WOODSONGS OLD-TIME RADIO HOUR
7:30 p.m. UCA's Reynolds Performance Hall. $10-$40.
This right here is a pretty big deal for the folk/country/blues/old-timey/bluegrass crowd. For the last 13 years or so, folksinger and author Michael Johnathan has produced WoodSongs Old-Time Radio Hour, which is heard on nearly 500 radio stations around the globe. The show grew from broadcasting out of a tiny studio to taping at the historic Kentucky Theater in downtown Lexington. Over the years, the show has hosted hundreds of artists, seemingly just about everyone who falls under the vast Americana/folk umbrella, including Emmylou Harris, Judy Collins, The Nitty Gritty Dirt Band, Holly Golightly, Neko Case, The Flatlanders, Tony Joe White, Charlie Louvin, Roger McGuinn, Bela Fleck and The Flecktones, Odetta, Billie Joe Shaver, Michelle Shocked, Rodney Crowell, Pinetop Perkins, The Del McCoury Band, The Avett Brothers, Alejandro Escovedo, Fairport Convention and many more. You can stream nearly every episode on the WoodSongs website, and many of the shows are filmed and broadcast live on the Web. This show at UCA is a double-bill, highlighting the music of Arkansas and the Ozarks. There are some familiar Arkansas names on the marquee, including The Cleverlys, Bonnie Montgomery, Still on the Hill, blues wunderkind Nathan Aronowitz, Tim Crouch and Gary Rounds, Blue Rain Bluegrass Band and Scott Odena. AETN will film the show and it will be broadcast on KUAR-FM 89.1 and KLRE 90.5. On Thursday, Johnathan will perform at The Auditorium in Eureka Springs (see calendar for details).
7:30 p.m. Hendrix College's Staples Auditorium.
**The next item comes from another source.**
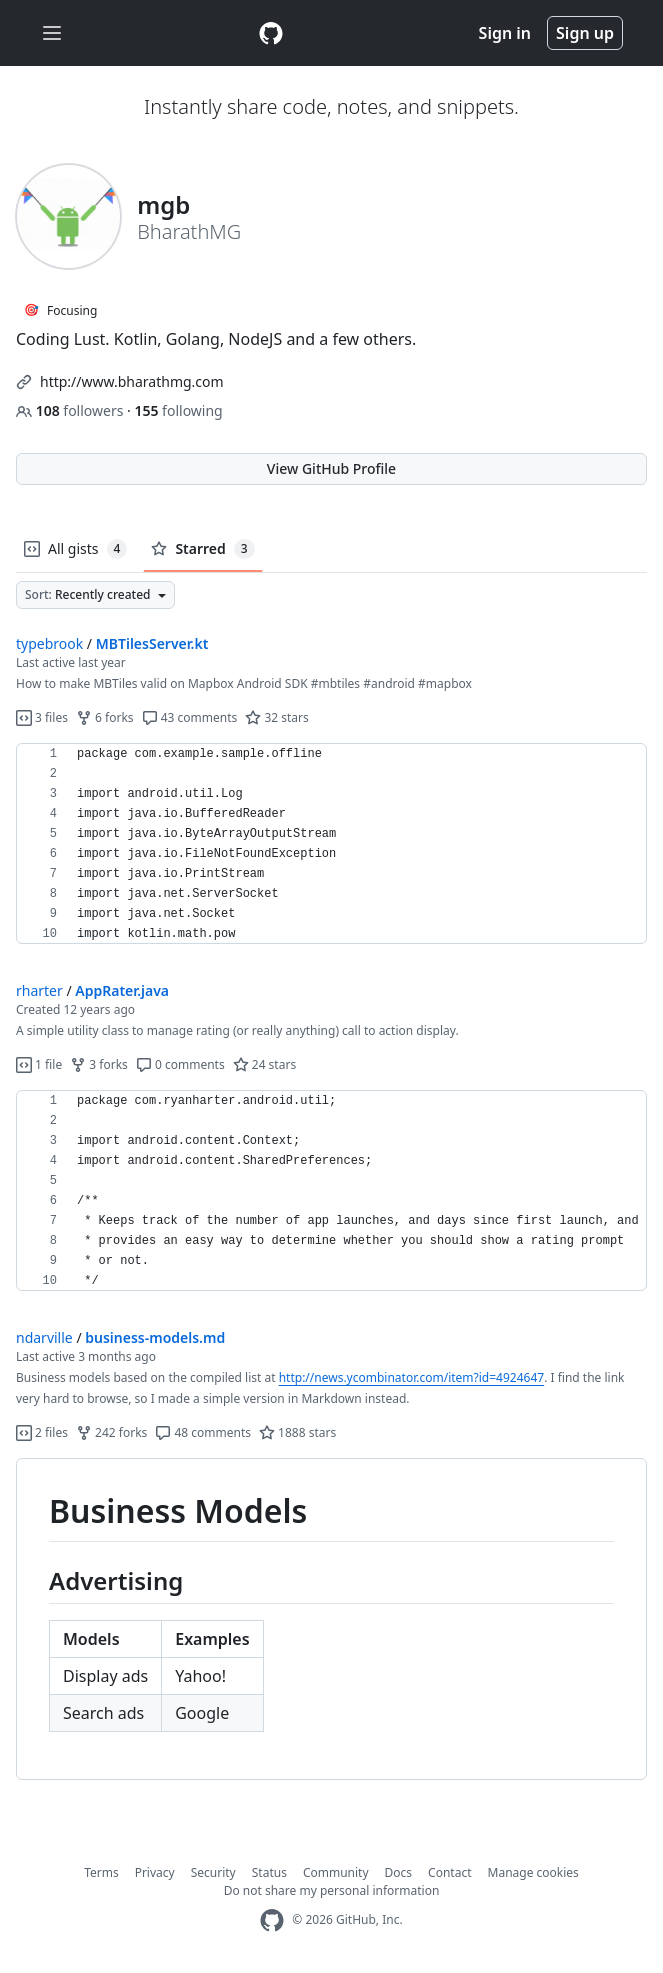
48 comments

Free.
While Michael Ondaatje is probably best known for his novel "The English Patient," the Canadian author, who has won numerous awards and critical praise, also wrote perhaps the most haunting and musical novel I've ever read. "Coming Through Slaughter" is a fictionalized account of the lives of jazz originator Buddy Bolden and photographer E.J. Bellocq. The novel's structure mirrors both the improvisatory nature of Bolden's music as well as the schizophrenia that derailed his life at age 30. It's definitely not a straight bio and might frustrate some readers with its impressionistic, lyrical style, shifting narratives and hard left turns. But it paints an indelible picture of early 20th century New Orleans, specifically the often chaotic lives of the musicians of the nascent jazz scene and the awful despair of the prostitutes of Storyville. Certain scenes and passages from the book continued to percolate in my mind long after I'd finished it, resonating the way a particularly powerful piece of music seems to linger in the room even after it's over. Ondaatje's reading is part of the Hendrix-Murphy Foundation's series exploring the theme of crime. He'll sign books after the reading.